W piątek po południu w gmachu ministerstwa pojawiło się dziesięć osób - ośmiu mężczyzn i dwie kobiety. Pierwsza dwójka weszła o 16.55. O 18.30 kolejnych pięcioro. Następnie o 18.55 do gmachu wkroczyła ostatnia trójka. Agenci podzielili się na trzy grupy. Pierwsza, dwuosobowa, pracowała w sekretariacie wiceministra Macieja Jabłońskiego, wcześniej szefa gabinetu politycznego Andrzeja Leppera. Trzech innych funkcjonariuszy weszło do pomieszczeń wydziału prezydialnego w biurze ministra rolnictwa. Ostatnia czteroosobowa grupa przeszukiwała Departament Gospodarki Ziemią, który odpowiada za odrolnianie gruntów.

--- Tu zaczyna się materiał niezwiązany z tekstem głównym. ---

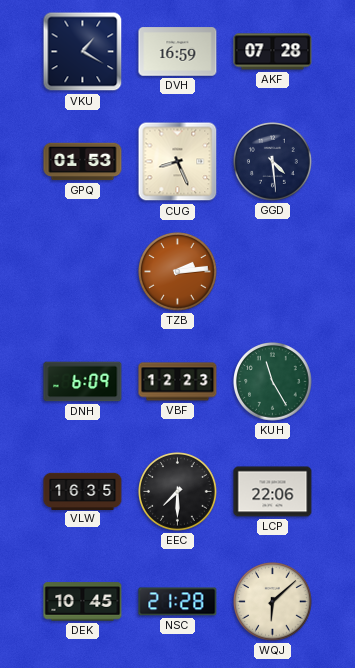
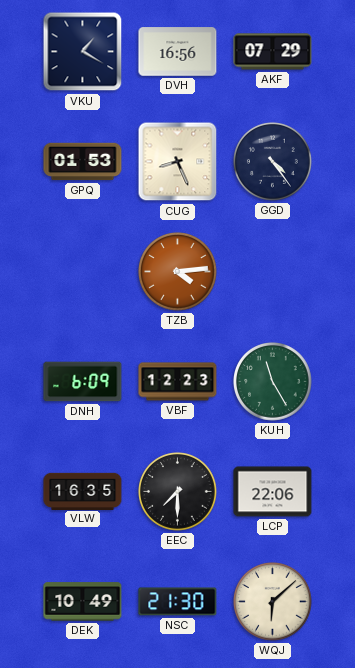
DVH: 16:59 -> 16:56
AKF: 07:28 -> 07:29
GGD: 4:29 -> 4:24
TZB: 2:14 -> 4:14
DEK: 10:45 -> 10:49
NSC: 21:28 -> 21:30
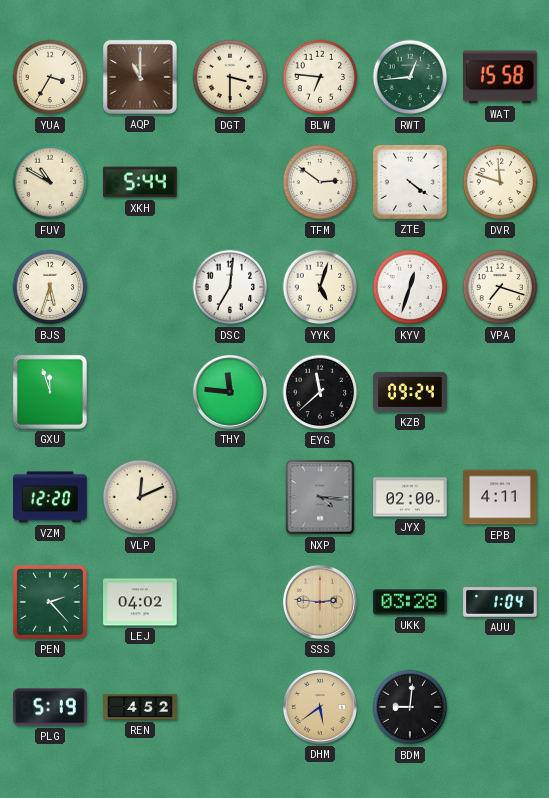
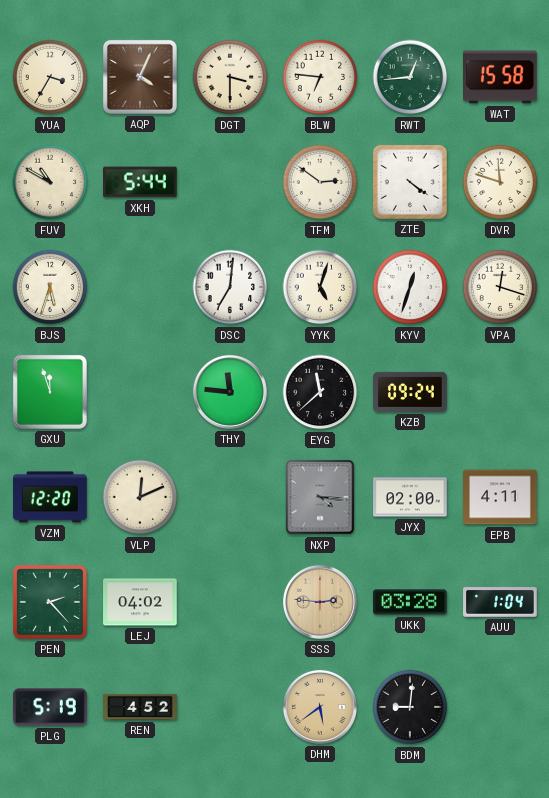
AQP: 11:00 -> 4:04
VPA: 7:18 -> 12:18
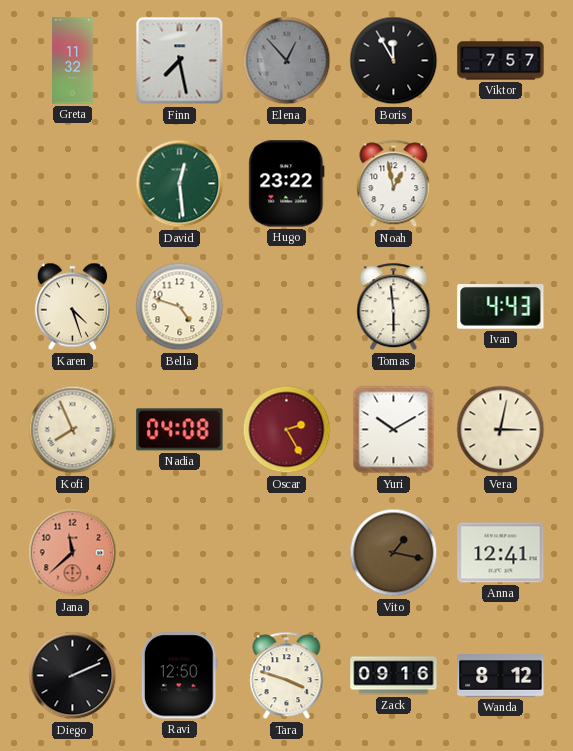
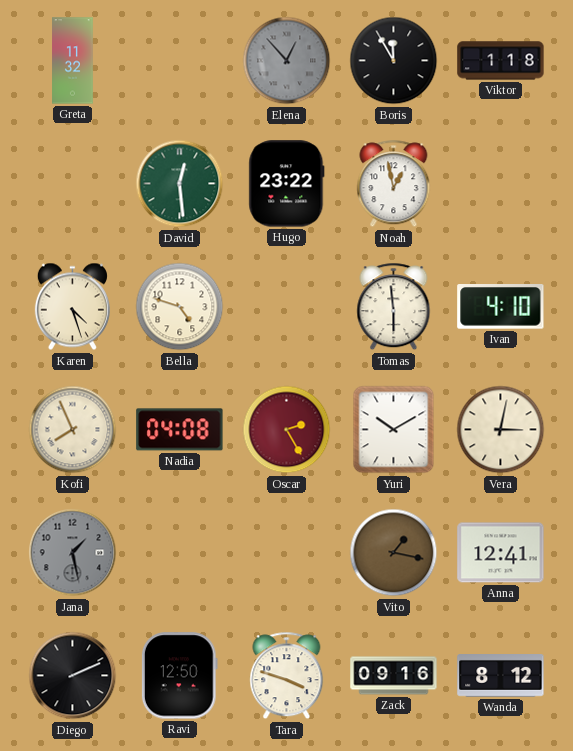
Finn: 7:28 -> none
Viktor: 7:57 -> 1:18
Ivan: 4:43 -> 4:10
Jana: 11:38 -> 1:28
Jana dial: salmon -> grey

- Zdjęli kurtki i marynarki, widać było broń i kajdanki - opowiada gazecie pracownik ministerstwa. Przeszukania zakończyły się pięć minut przed północą. Kolejni ludzie z CBA pojawili się w gmachu przy ul. Wspólnej już po dwóch godzinach, w nocy z piątku na sobotę. Mieli mniej szczęścia, bo do środka nie wpuściła ich ochrona. Trójką "nocnych" agentów dowodził mężczyzna, który przedstawił się jako Artur M. Zamierzali zabrać nagrania z kamer przemysłowych zamontowanych w ministerstwie. Niczego jednak nie dostali, bo ochrona z firmy Ekotrade odprawiła ich z kwitkiem.

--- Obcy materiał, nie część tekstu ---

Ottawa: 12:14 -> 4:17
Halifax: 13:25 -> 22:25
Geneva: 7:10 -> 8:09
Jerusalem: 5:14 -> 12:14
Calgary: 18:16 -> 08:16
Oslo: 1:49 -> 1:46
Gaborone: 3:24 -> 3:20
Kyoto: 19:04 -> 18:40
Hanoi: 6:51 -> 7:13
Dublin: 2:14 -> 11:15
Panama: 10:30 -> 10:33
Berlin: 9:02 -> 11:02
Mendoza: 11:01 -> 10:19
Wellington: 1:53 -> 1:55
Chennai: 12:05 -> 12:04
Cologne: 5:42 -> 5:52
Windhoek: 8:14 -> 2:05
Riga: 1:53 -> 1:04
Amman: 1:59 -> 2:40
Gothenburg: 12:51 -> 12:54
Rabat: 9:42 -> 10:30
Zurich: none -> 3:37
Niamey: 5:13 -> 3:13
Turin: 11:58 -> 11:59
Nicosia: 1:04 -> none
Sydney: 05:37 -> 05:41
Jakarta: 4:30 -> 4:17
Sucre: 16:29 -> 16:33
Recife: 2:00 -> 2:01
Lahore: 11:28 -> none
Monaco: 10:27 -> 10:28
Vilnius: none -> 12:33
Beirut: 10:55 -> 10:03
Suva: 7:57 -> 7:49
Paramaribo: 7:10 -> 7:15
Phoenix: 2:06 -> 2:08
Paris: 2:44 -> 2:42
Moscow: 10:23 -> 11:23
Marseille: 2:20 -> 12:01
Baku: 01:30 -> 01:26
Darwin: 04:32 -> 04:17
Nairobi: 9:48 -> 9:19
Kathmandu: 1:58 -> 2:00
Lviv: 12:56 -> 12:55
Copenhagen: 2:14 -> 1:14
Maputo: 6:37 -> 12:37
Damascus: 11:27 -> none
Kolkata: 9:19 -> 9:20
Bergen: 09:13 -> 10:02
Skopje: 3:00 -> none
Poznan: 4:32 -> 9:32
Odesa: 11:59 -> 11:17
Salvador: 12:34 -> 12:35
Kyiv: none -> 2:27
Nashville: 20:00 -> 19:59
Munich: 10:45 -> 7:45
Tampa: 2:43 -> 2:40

Przez pół nocy czekali w holu. O 3.55 funkcjonariusze dali za wygraną i poszli do domu. W sobotę rano i przez całą niedzielę agenci nie przychodzili do resortu. Kolejny raz pojawili się w budynku dopiero w poniedziałek wieczorem, niedługo po tym, jak premier Jarosław Kaczyński wyrzucił Andrzeja Leppera z rządu. Przyjechali o 20.40. Chwilę po nich do urzędu przyjechali wezwani tam pracownicy: sekretarka wiceministra Henryka Kowalczyka z PiS oraz Rafał Romanowski, jego asystent.
To Romanowski, według informacji "Dz", miał m.in. wprowadzić CBA do gabinetu Andrzeja Leppera. Romanowski został w ministerstwie do północy. Agenci byli tam do wtorku rano. Dopiero tego dnia CBA udało się skopiować z twardych dysków nagrania z monitoringu wejść i wyjść z ministerstwa.

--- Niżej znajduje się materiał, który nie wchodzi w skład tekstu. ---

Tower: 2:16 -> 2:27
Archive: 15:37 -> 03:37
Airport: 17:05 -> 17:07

Tygodnik "Nie" w swoim najnowszym numerze napisał, że po raz pierwszy agenci Centralnego Biura Antykorupcyjnego przyszli do Ministerstwa Rolnictwa jeszcze przed zatrzymaniem Piotra Ryby i Andrzeja Kryszyńskiego, ale zostali odprawieni z kwitkiem przez ochronę. Gdyby "Nie" pisało prawdę, oznaczałoby to, że CBA popełniło falstart i samo zdekonspirowało swoją operację - zauważa "Dziennik". Jednak informator pisma pomylił daty, faktycznie funkcjonariusze weszli pierwszy raz do resortu Leppera dopiero w piątek po południu.